Everything declines and falls; everything takes ship for the West and
its inevitable end. But sometimes things can be reborn, as the Age of
Gold turns to the Age of Silver. So underground comics died, as their
audience aged out or grew up or got real jobs or got embarrassed or just
went somewhere else. But much of the same energy and subject matter and
style came back in comics that ran in the burst of weekly free
newspapers that sprang up in the late '80s and flourished in the '90s.
(And some of that, in turn, went into webcomics when those weeklies, in their turn, were strangled by market forces.)
One of the most aggressively underground of the strips in those papers was Kaz's Underworld
-- a weekly strip with no continuity, just a collection of grotesque
lowlifes who swore and killed each other and did drugs and parodied
themselves and older comics. (Kaz is the working name of a cartoonist
with the jaw-buster moniker Kazimieras G. Prapuolenis; if I had a name like that, I'd want to work under something shorter as well.) And that strip apparently is still running, though I can't imagine where -- those free weeklies are pretty much all gone.

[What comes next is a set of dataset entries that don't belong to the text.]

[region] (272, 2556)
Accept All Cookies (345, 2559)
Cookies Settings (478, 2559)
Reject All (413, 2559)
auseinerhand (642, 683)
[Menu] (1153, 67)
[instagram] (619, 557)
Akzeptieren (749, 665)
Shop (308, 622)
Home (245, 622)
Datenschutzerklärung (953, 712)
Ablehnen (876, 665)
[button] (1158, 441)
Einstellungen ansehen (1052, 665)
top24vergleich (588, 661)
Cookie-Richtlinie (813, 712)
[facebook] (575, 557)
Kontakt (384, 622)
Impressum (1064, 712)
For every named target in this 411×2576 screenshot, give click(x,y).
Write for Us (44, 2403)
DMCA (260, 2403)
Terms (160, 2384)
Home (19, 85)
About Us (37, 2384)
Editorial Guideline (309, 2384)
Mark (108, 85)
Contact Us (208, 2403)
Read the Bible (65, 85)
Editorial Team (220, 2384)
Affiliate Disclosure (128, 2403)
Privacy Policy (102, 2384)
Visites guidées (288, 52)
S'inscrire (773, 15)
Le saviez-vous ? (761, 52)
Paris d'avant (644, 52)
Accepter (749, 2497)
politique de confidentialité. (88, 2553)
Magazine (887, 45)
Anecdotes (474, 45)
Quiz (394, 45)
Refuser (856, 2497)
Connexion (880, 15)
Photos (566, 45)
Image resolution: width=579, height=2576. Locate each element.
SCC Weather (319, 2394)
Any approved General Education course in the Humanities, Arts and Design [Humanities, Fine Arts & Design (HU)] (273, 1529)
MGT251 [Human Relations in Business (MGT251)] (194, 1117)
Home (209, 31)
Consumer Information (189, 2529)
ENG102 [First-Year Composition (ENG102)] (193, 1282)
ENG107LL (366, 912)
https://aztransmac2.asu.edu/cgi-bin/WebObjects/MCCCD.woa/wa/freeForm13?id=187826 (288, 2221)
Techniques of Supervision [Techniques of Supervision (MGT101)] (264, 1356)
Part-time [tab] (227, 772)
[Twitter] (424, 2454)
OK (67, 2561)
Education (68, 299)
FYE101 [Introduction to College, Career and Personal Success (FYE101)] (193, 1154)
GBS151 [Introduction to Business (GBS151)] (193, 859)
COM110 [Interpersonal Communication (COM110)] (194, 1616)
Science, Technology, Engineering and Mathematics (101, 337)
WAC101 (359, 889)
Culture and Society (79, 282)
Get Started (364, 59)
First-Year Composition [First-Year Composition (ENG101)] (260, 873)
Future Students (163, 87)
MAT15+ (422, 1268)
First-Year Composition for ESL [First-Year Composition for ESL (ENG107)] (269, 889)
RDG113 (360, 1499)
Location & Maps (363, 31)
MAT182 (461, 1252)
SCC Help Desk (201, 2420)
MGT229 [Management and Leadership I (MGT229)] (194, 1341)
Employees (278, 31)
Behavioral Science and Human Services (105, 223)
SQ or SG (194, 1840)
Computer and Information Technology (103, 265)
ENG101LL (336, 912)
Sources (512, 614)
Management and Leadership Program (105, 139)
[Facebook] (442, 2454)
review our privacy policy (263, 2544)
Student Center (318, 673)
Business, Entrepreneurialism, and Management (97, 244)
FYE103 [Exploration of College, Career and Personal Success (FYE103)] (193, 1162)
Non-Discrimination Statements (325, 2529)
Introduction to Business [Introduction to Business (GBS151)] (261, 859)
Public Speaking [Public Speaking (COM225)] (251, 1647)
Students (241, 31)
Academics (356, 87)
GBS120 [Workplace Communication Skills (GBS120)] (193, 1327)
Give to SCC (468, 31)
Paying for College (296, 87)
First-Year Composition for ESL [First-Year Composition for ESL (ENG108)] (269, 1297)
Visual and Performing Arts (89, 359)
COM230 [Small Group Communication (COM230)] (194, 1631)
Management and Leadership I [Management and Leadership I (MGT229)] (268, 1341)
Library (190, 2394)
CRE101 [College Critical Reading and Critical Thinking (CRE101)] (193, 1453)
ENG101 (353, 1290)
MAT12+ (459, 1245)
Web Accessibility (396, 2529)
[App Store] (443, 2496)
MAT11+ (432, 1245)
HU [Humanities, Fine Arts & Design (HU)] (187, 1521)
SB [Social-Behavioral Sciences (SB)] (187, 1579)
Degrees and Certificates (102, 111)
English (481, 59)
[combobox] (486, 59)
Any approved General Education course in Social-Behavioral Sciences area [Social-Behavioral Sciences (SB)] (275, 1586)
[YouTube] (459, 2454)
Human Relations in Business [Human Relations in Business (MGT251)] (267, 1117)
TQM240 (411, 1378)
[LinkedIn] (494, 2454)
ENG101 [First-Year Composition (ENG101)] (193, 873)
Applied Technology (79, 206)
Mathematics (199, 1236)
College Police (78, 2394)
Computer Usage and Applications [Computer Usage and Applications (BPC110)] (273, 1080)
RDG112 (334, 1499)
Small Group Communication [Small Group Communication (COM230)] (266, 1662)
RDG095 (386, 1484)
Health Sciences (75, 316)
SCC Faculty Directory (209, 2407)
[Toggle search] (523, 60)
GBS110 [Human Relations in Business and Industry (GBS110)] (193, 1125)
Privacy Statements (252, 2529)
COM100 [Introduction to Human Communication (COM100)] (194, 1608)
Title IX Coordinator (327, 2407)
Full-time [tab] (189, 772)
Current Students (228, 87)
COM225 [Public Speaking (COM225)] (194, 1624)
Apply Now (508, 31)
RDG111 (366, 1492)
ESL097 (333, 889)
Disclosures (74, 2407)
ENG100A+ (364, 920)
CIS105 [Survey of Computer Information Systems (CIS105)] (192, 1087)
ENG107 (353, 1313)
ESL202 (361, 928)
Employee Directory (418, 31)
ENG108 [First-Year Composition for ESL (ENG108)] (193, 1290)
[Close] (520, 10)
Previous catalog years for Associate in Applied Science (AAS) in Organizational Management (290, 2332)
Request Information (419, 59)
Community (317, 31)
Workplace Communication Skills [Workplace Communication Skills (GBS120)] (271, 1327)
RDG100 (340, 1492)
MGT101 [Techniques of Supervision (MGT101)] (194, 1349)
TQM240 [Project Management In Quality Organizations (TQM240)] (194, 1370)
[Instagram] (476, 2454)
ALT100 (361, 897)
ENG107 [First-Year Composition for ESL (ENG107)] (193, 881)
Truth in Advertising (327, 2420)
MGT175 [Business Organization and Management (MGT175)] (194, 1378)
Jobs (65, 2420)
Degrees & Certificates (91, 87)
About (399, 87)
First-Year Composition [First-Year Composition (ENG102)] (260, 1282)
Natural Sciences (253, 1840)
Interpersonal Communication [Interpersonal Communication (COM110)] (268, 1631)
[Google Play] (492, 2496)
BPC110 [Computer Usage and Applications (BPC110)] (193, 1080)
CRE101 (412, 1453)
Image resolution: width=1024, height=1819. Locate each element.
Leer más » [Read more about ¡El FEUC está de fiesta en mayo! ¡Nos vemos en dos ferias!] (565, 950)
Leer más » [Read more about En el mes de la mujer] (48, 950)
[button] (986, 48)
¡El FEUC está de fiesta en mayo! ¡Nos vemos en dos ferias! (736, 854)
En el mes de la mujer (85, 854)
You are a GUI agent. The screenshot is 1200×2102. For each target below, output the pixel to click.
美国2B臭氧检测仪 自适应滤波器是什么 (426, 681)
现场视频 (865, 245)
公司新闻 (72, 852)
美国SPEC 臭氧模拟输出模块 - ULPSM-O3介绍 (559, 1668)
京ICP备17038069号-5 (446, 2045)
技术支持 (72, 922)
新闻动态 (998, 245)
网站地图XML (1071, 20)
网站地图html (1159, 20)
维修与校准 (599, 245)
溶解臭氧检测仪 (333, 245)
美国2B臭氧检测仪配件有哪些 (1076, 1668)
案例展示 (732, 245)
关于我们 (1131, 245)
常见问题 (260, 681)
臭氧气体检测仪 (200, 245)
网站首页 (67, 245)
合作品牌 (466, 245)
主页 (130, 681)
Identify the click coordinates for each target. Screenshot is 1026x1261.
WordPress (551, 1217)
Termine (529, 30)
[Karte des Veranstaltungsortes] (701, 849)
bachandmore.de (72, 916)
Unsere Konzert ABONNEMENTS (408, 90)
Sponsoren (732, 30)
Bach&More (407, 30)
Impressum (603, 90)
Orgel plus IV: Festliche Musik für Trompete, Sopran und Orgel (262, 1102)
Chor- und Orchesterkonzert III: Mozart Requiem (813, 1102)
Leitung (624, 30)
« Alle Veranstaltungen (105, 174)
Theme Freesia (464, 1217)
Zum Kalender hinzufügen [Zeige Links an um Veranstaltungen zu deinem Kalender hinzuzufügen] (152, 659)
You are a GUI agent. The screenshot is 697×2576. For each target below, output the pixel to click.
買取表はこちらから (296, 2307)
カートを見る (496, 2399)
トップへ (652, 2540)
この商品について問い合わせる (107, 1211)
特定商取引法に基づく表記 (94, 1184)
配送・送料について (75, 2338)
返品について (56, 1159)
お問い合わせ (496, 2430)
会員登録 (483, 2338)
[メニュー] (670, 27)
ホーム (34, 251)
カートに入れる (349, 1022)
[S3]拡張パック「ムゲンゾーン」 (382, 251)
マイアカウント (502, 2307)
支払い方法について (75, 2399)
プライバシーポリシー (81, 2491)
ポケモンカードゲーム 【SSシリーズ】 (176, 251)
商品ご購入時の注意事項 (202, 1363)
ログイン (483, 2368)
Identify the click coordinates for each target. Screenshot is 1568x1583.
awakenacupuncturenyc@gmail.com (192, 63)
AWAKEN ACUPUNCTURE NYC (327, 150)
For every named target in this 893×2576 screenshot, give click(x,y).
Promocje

Underworld: From Hoboken to Hollywood collects what seems to be the full run of the strip, incorporating six
earlier books that chronicled the strip from 1992 through 2008 and three
sections (also originally separate books?) titled "Underworld USA" from
the years since then. The strip might have been re-launched, in the same
venues or somewhere else, in 2009 as "Underworld USA" -- the book isn't
entirely clear there. (There are also a few strips that are repeated; I
suspect because they got accidentally duplicated in the original books
and this new compilation didn't go back to the original strips.)
Underworld
is a wallow in the gutter, deliberately. The characters are lovably
horrible people, murderers and drug addicts and sex fiends and creeps
and scumbags. That's the point. And they inhabit something like
the world of classic comics or early black-and-white cartoons, where
anything can happen for a gag and it all goes back to the way it was for
the next installment. So the strip is remarkably consistent over the
twenty-plus years collected here -- Kaz's art got somewhat more
expressive and precise along the way, but that's the main difference --
as the characters do the same things in the same ways, for mostly
humorous purposes.
I read Underworld, on and off, throughout the '90s in the New York Press, more or less its home paper. So I have some nostalgia -- nostalgie de la boue,
I suppose -- for Kaz and his creations. But three hundred pages of the
same thing is a bit wearying; I don't know if anyone who doesn't already
like and remember these characters will make it through to the end. Frankly, I think the smaller books are a better format for a strip like this -- some things just aren't made to be entombed in a giant hardcover slab.